If we can do that, we’ll all be the better for it.
Last Sunday night, I went to sleep around midnight. I was in Raanana, a city in central Israel north of Tel Aviv. I set my alarm for 7:30 the next morning and figured, 7.5 hours of sleep – not bad. I’d prefer eight, but I’ll take what I can get.
I was in for a rude awakening.
At 5:18 the next morning, my husband, Eli, woke me: “Elana, get up. There’s an azakah.”
An azakah. A siren. In my groggy state I heard the blaring through the window, letting thousands of people know that they have about a minute and a half (in some places much less) to find shelter. I jumped out of bed and felt my feet hit the cold floor. With my blurred vision I ran to the cabinet with the collection of keys and rummaged through it to find the one for the miklat, the bomb shelter. There was no time for shoes or glasses.
We dashed out of our apartment and down the steps to the ground-floor miklat. Eli fought with the heavy lock on the door. This isn’t a drill, I thought. They don’t test the system at 5am. This is for real. I realized I was shaking. Eli opened the door and before we could step in, we heard a BOOM. And then silence. We hadn’t made it in time.
“That was the Iron Dome, right?” I asked, assuming and hoping that the mighty Iron Dome took care of business. “Could be,” Eli said. “I’m not sure.” We waited in the miklatfor a couple of minutes before venturing back upstairs. We checked the news but there wasn’t much information available just minutes later.
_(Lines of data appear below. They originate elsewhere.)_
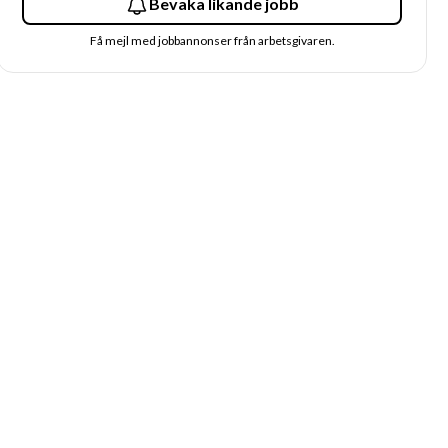
Bevaka likande jobb
Få mejl med jobbannonser från arbetsgivaren.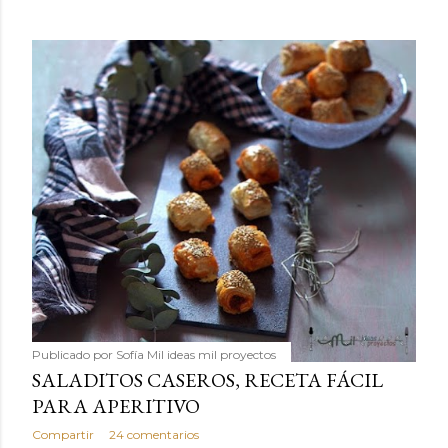
Publicado por
Sofía Mil ideas mil proyectos
SALADITOS CASEROS, RECETA FÁCIL
PARA APERITIVO
Compartir
24 comentarios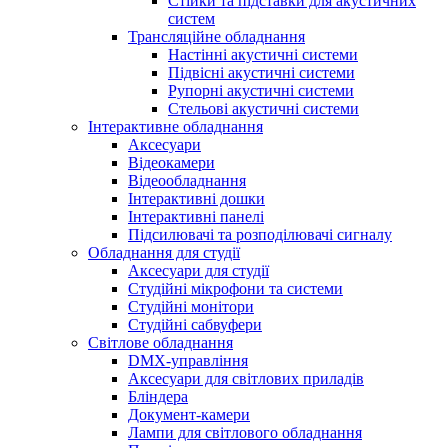
Стійки та підставки для акустичних
систем
Трансляційне обладнання
Настінні акустичні системи
Підвісні акустичні системи
Рупорні акустичні системи
Стельові акустичні системи
Інтерактивне обладнання
Аксесуари
Відеокамери
Відеообладнання
Інтерактивні дошки
Інтерактивні панелі
Підсилювачі та розподілювачі сигналу
Обладнання для студії
Аксесуари для студії
Студійні мікрофони та системи
Студійні монітори
Студійні сабвуфери
Світлове обладнання
DMX-управління
Аксесуари для світлових приладів
Бліндера
Документ-камери
Лампи для світлового обладнання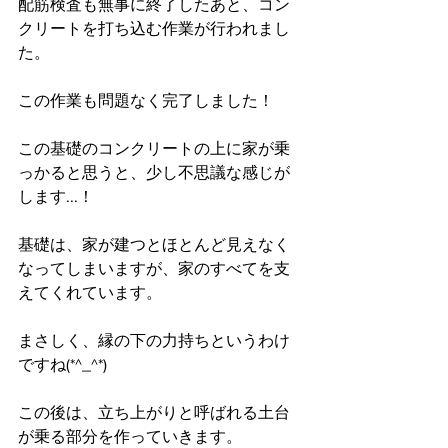
配筋検査も無事に終了したあと、コン
クリートを打ち込む作業が行われまし
た。
この作業も問題なく完了しました！
この基礎のコンクリートの上に家が乗
っかると思うと、少し不思議な感じが
します...！
基礎は、家が建つとほとんど見えなく
なってしまいますが、家のすべてを支
えてくれています。
まさしく、縁の下の力持ちというわけ
ですね(*^_^*)
この後は、立ち上がりと呼ばれる土台
が乗る部分を作っていきます。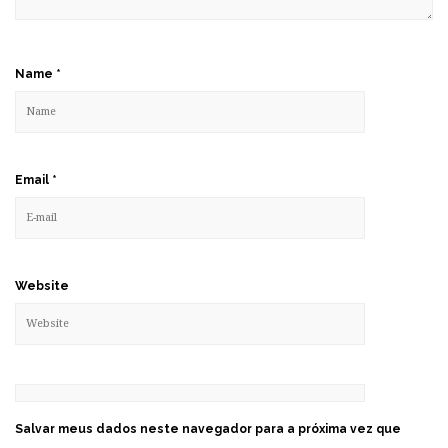
Name
*
Email
*
Website
Salvar meus dados neste navegador para a próxima vez que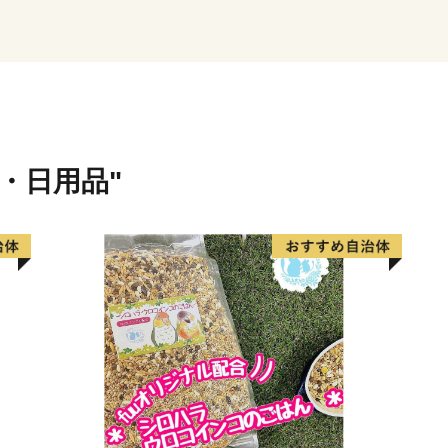
半！都会との行き来がしや
屋・ソウルとの定期便があ
【お問い合わせへの返信に
国東市では、ポータルサイ
貨・日用品"
ドレスにお問い合わせいた
こととしています。
もし返信がない場合はアド
ールが届いていない可能性
が、再度メールしていただ
ますようお願いいたします
国東市ふるさと納税推
アドレス：furusatonozei@city
TEL：0978-72-5175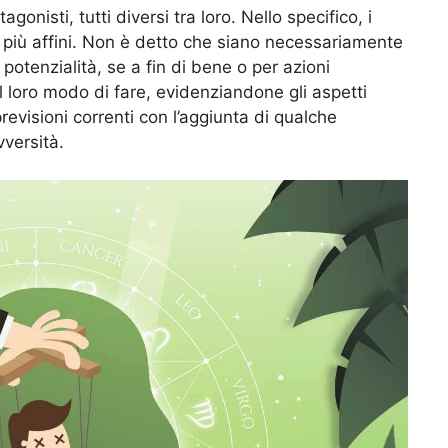
onisti, tutti diversi tra loro. Nello specifico, i
i più affini. Non è detto che siano necessariamente
potenzialità, se a fin di bene o per azioni
 loro modo di fare, evidenziandone gli aspetti
revisioni correnti con l’aggiunta di qualche
vversità.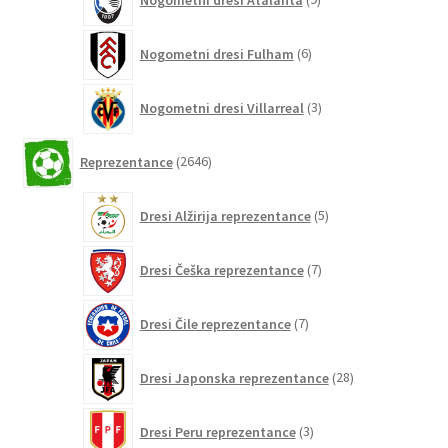
izdelkov
6
Nogometni dresi Fulham
6
izdelkov
3
Nogometni dresi Villarreal
3
izdelki
2646
Reprezentance
2646
izdelkov
5
Dresi Alžirija reprezentance
5
izdelkov
7
Dresi Češka reprezentance
7
izdelkov
7
Dresi Čile reprezentance
7
izdelkov
28
Dresi Japonska reprezentance
28
izdelkov
3
Dresi Peru reprezentance
3
izdelki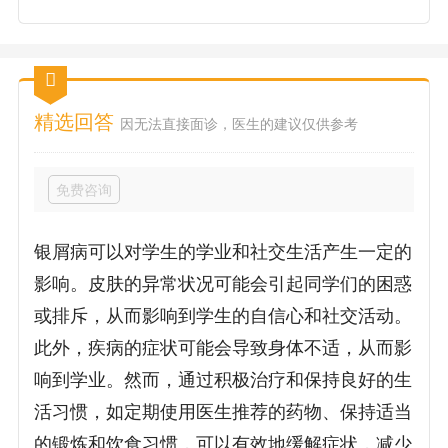
精选回答
因无法直接面诊，医生的建议仅供参考
免费咨询
银屑病可以对学生的学业和社交生活产生一定的
影响。皮肤的异常状况可能会引起同学们的困惑
或排斥，从而影响到学生的自信心和社交活动。
此外，疾病的症状可能会导致身体不适，从而影
响到学业。然而，通过积极治疗和保持良好的生
活习惯，如定期使用医生推荐的药物、保持适当
的锻炼和饮食习惯，可以有效地缓解症状，减少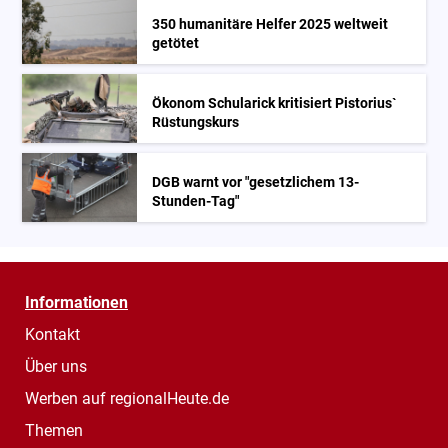
350 humanitäre Helfer 2025 weltweit
getötet
Ökonom Schularick kritisiert Pistorius`
Rüstungskurs
DGB warnt vor "gesetzlichem 13-
Stunden-Tag"
Informationen
Kontakt
Über uns
Werben auf regionalHeute.de
Themen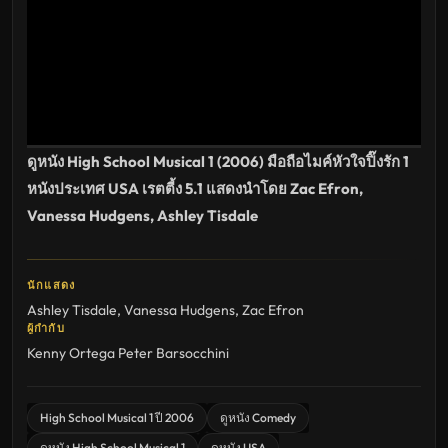
พากย์
ไทย
ซับ
ไทย
เต็ม
เรื่อง
HD
อัปเดต
ล่าสุด
ดูหนัง High School Musical 1 (2006) มือถือไมค์หัวใจปิ๊งรัก 1
หนังประเทศ USA เรตตี้ง 5.1 แสดงนำโดย Zac Efron,
Vanessa Hudgens, Ashley Tisdale
นักแสดง
Ashley Tisdale
,
Vanessa Hudgens
,
Zac Efron
ผู้กำกับ
Kenny Ortega
Peter Barsocchini
High School Musical 1 ปี 2006
ดูหนัง Comedy
ดูหนัง High School Musical 1
ดูหนัง USA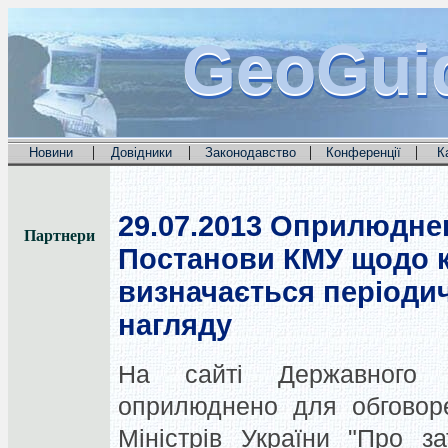
GeoGui
GeoGui
GeoGui
|
|
|
|
Новини
Довідники
Законодавство
Конференції
К
29.07.2013
Оприлюднен
Партнери
Постанови КМУ щодо к
визначається періодич
нагляду
На сайті Державного а
оприлюднено для обговоре
Міністрів України "Про з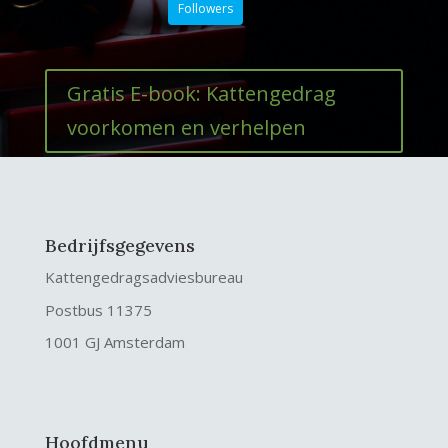
Followers
Gratis E-book: Kattengedrag
voorkomen en verhelpen
Bedrijfsgegevens
Kattengedragsadviesbureau
Postbus 11375
1001 GJ Amsterdam
Hoofdmenu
So… now what? We went back to sleep. Or tried to, anyway. I laid in bed for a while, trying to calm my racing heart and trembling body. My mind was running a mile a minute. Is everyone ok? Are there more rockets to come? Will we hear another siren soon? Did the Iron Dome intercept the rocket? Why in the world are bomb shelters kept locked? I googled incessantly until I found out what had happened, and I answered my parents’ texts from New York to tell them we were ok. I drifted back to sleep.
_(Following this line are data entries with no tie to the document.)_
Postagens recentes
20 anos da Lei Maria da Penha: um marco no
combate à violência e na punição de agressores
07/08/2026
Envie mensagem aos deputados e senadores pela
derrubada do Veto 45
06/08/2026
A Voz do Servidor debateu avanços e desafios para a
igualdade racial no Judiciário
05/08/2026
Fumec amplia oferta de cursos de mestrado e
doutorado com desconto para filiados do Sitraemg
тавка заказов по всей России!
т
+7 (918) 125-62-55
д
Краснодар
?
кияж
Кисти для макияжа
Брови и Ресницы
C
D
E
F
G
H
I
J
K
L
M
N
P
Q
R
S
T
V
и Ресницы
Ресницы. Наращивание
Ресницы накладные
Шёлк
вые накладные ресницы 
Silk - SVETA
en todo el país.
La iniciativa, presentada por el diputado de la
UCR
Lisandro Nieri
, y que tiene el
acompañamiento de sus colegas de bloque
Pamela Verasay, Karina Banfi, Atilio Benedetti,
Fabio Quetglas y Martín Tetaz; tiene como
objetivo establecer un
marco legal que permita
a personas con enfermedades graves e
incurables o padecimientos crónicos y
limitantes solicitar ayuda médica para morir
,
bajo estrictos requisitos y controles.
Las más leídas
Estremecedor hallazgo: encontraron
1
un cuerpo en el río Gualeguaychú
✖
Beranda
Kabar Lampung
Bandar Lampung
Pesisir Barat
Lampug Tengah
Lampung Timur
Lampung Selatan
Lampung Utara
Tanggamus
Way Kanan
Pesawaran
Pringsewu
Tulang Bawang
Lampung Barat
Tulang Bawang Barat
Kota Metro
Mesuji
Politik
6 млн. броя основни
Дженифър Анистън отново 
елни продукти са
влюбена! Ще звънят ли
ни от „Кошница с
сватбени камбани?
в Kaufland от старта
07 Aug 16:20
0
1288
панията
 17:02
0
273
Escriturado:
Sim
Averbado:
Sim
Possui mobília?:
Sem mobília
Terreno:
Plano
When I woke up just a little while later to my planned alarm, I was zonked. It felt so strange to carry on with a normal day after what had just happened.
I learned the full picture: a rocket from Gaza had been fired into Israel’s Sharon region. It hit a house with a sleeping family in Mishmeret (about eight miles from Raanana). In those hurried seconds, the father woke his children, wife, parents and sister and brought most of them to safety. He saved their lives; the rocket landed squarely on their house.
In the days afterward, I kept circling back to the same thought: residents in Israel’s south, near Gaza, experience this all the time. It’s something that we’ve gotten used to. I hear about rockets falling there, and it sounds so… regular. But after experiencing the panic and fear of what it really means for a siren to go off and make a run for it, I can’t quite wrap my head around how these people are managing. How can a person, how can a family, live a normal life with the knowledge that at any moment the next rocket could land on your house?
This led me to think about our work here at Jerusalem U. Our goal in these weekly emails is to bring Israel’s current events to classrooms throughout the world in a personal and thought-provoking way. We seek to engender understanding of and empathy toward the Israeli experience and people, who are a part of different cultures, ethnicities and religions. The challenge is how to do that from afar.
Do you need to undergo a certain common experience in order to identify with others?
Can you feel people’s joys and pains from thousands of miles away?
It’s not a given, but we believe it is possible through story. Sometimes, hearing the real-life experience of one person can shape the way you understand an entire people.